Ready to Start Your Career?

Reverse Engineering for Beginners: Basic Programming Concepts

Dra4hos7 's profile image

By: Dra4hos7

April 5, 2019

In this article we will look under the hood of the software. Newbies in reverse engineering will get a general idea of the software research process itself, the general principles of building code, and how to read assembly code.

Note The program code for this article is compiled using Microsoft Visual Studio 2015, so some features in newer versions may be used differently. IDA Pro is used as a disassembler.

Andinitializing variables

Variables - one of the main components of programming. They are divided into several types, here are some of them:

  • line;
  • integer;
  • logical variable;
  • symbol;
  • real number with double precision;
  • real number;
  • array of characters.

Standard variables:

string stringvar = "Hello World";int intvar = 100;bool boolvar = false;char charvar = 'B';double doublevar = 3.1415;float floatvar = 3.14159265;char carray [] = {'a', 'b', 'c', 'd', 'e'};

in C ++, a string is not a primitive variable, but it is important to understand how it will look in native code.

Let's look at the assembler code:

Variable initialization

Here you can see how IDA shows the allocation of space for variables. First, space is allocated for each variable, and then it is initialized.

Variable initialization

Once the space is allocated, the value we want to assign to the variable is placed in it. The initialization of most variables is shown in the picture above, but how the string is initialized is shown below.

Initializing a string variable in C ++

To initialize the string, you need to call the built-in function.

CStandard output function

Note Here we will talk about how variables are pushed onto the stack and then used as parameters for the output function. The concept of the function with parameters will be discussed later.

For data output, it was decided to use

printf()
, not
cout
.

Standard output:

printf ("Hello String Literal");printf ("% s", stringvar);printf ("% i", intvar);printf ("% c", charvar);printf ("% f", doublevar);printf ("% f", floatvar);printf ("% c", carray [3]);

Now look at the machine code. First string literal:

String literal output

As you can see, the string literal is first pushed onto the stack for calling the function as a parameter

printf()
.

Now let's look at the output of one of the variables:

Variable output

As you can see, the variable

intvar
is first placed in the EAX register, which in turn is written to the stack along with the string literal
%i
used to denote integer output. These variables are then taken from the stack and used as parameters when calling the function
printf()
.

MMathematical operations

Now we will talk about the following mathematical operations:

  1. Addition.
  2. Subtraction.
  3. Multiplication.
  4. Division.
  5. Bitwise conjunction (I).
  6. Bitwise Disjunction (OR).
  7. Bitwise exclusive OR.
  8. Bitwise negation.
  9. Bit shift to the right.
  10. Bit shift to the left.
void mathfunctions () {// math operations int A = 10; int B = 15; int add = A + B; int sub = A - B; int mult = A * B; int div = A / B; int and = a & b; int or = A | B; int xor = A ^ B; int not = ~ A; int rshift = A >> B; int lshift = A << B;}

We translate each operation into an assembler code:

we first assign the

A
value
0A
to a variable in hexadecimal or 10 in decimal.
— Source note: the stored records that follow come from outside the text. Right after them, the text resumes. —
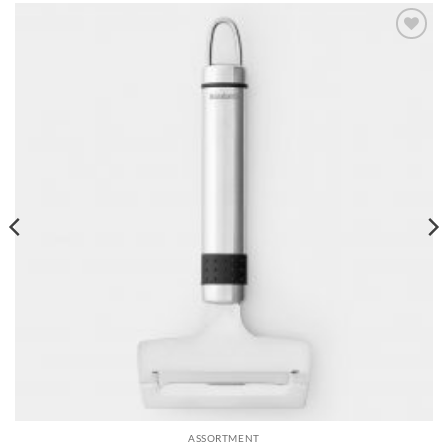
Add to
wishlist
ASSORTMENT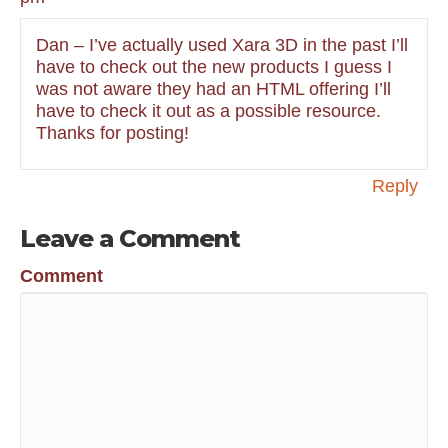
Dan – I’ve actually used Xara 3D in the past I’ll
have to check out the new products I guess I
was not aware they had an HTML offering I’ll
have to check it out as a possible resource.
Thanks for posting!
Reply
Leave a Comment
Comment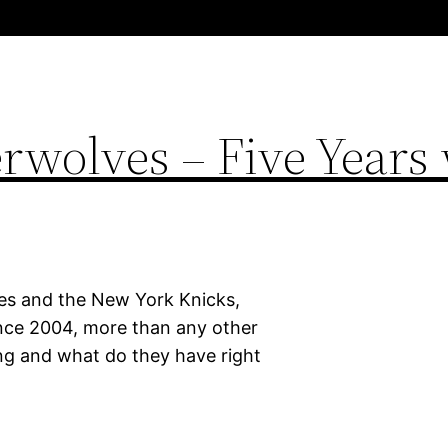
wolves – Five Years 
es and the New York Knicks,
ince 2004, more than any other
g and what do they have right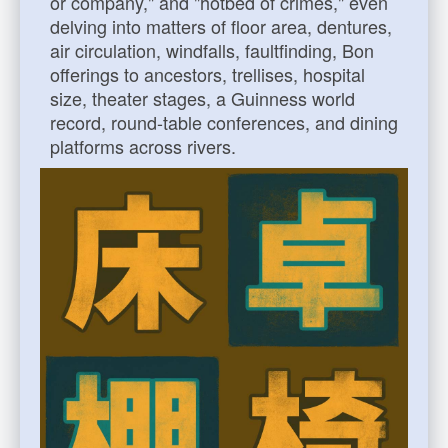
or company," and "hotbed of crimes," even
delving into matters of floor area, dentures,
air circulation, windfalls, faultfinding, Bon
offerings to ancestors, trellises, hospital
size, theater stages, a Guinness world
record, round-table conferences, and dining
platforms across rivers.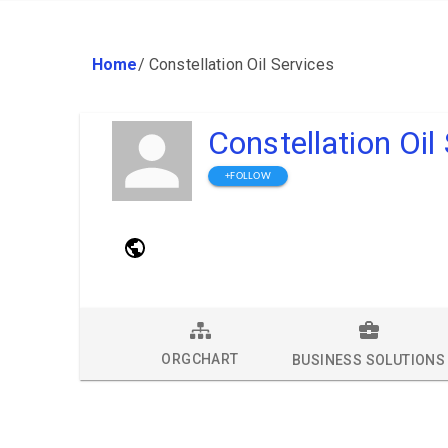
Home
/
Constellation Oil Services
Constellation Oil
+FOLLOW
ORGCHART
BUSINESS SOLUTIONS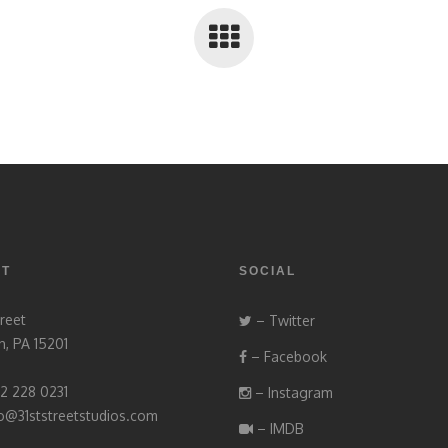
CT
SOCIAL
treet
– Twitter
h, PA 15201
– Facebook
12 228 0231
– Instagram
fo@31ststreetstudios.com
– IMDB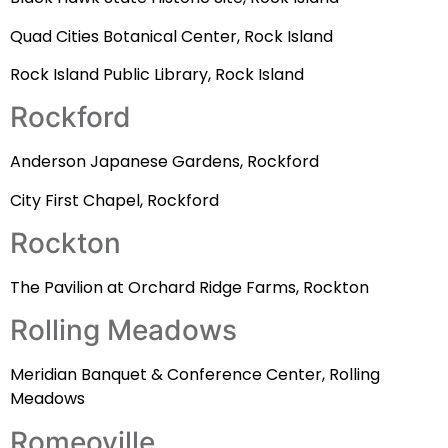
Quad Cities Botanical Center, Rock Island
Rock Island Public Library, Rock Island
Rockford
Anderson Japanese Gardens, Rockford
City First Chapel, Rockford
Rockton
The Pavilion at Orchard Ridge Farms, Rockton
Rolling Meadows
Meridian Banquet & Conference Center, Rolling
Meadows
Romeoville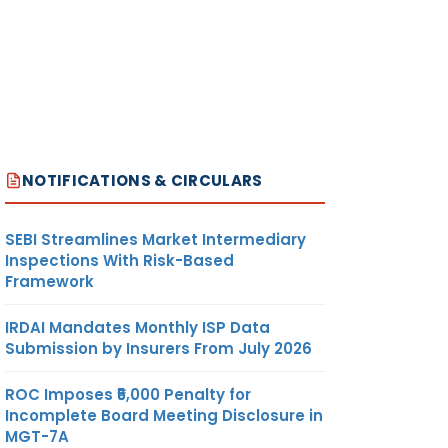
NOTIFICATIONS & CIRCULARS
SEBI Streamlines Market Intermediary
Inspections With Risk-Based
Framework
IRDAI Mandates Monthly ISP Data
Submission by Insurers From July 2026
ROC Imposes ₹5,000 Penalty for
Incomplete Board Meeting Disclosure in
MGT-7A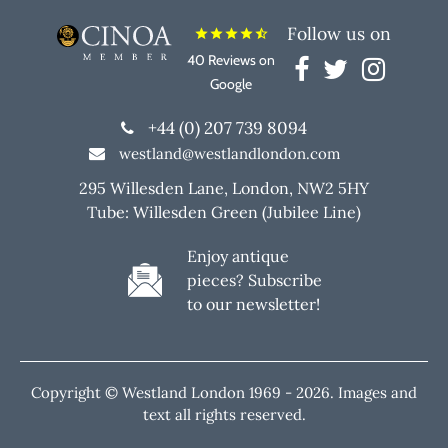
Follow us on
star
star
star
star
star_half
40 Reviews on
Google
+44 (0) 207 739 8094
westland@westlandlondon.com
295 Willesden Lane, London, NW2 5HY
Tube: Willesden Green (Jubilee Line)
Enjoy antique
pieces? Subscribe
to our newsletter!
Copyright © Westland London 1969 -
2026. Images and
text all rights reserved.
The variable
B
is
0F
equal to 15 in decimal.

Variable initialization

For addition we use the instruction

add
:

Addition

When subtracting, the instruction is used

sub
:

Subtraction

When multiplying -

imul
:

Multiplication

For division the instruction is used

idiv
. We also use an operator
cdq
to double the size of EAX and the result of the division fits in the register.

Division

When bitwise conjunction used instruction

and
:

Bitwise conjunction

When bitwise disjunction -

or
:

Bitwise Disjunction

With bitwise exclusive or -

xor
:

Bitwise exclusive OR

With bitwise negation -

not
:

Bitwise negation

With a bit shift to the right -

sar
:

Bit shift to the right

At bit shift to the left -

shl
:

Bit shift left

InCalling Functions

We will look at three kinds of functions:

  1. A function that does not return a value (void).
  2. A function that returns an integer.
  3. Function with parameters.

Function call:

newfunc ();newfuncret ();funcparams (intvar, stringvar, charvar);

First, let's see how the functions are called

newfunc()
and
newfuncret()
which are called without parameters.

Calling functions without parameters

The function

newfunc()
simply displays the message “Hello! I'm a new function! ”:

void newfunc () {// new function without parameters printf ("Hello! I'm a new function"!);}
Newfunc () function

This function uses the instruction

retn
, but only to return to the previous location (so that the program can continue its work after the end of the function). Let's look at a function
newfuncret()
that generates a random integer using the C ++ function
rand()
and then returns it.

int newfuncret () {// new function that returns something int A = rand (); return A;}
Newfuncret () function

First, space is allocated for the variable

A
. Then the function is called
rand()
, the result of which is placed in the EAX register. The value of EAX is then placed in the place allocated to the variable
A
, effectively assigning the
A
result of the function to the variable
rand()
. Finally, variable A is placed in the EAX register so that the function can use it as a return parameter. Now that we have figured out how to call functions without parameters and what happens when returning a value from a function, let's talk about calling the function with parameters.

Calling such a function is as follows:

funcparams (intvar, stringvar, charvar);
Function call with parameters

Strings in C ++ require calling a function

basic_string
, but the concept of calling a function with parameters does not depend on the data type. First, the variable is placed in the register, then from there to the stack, and then the function is called.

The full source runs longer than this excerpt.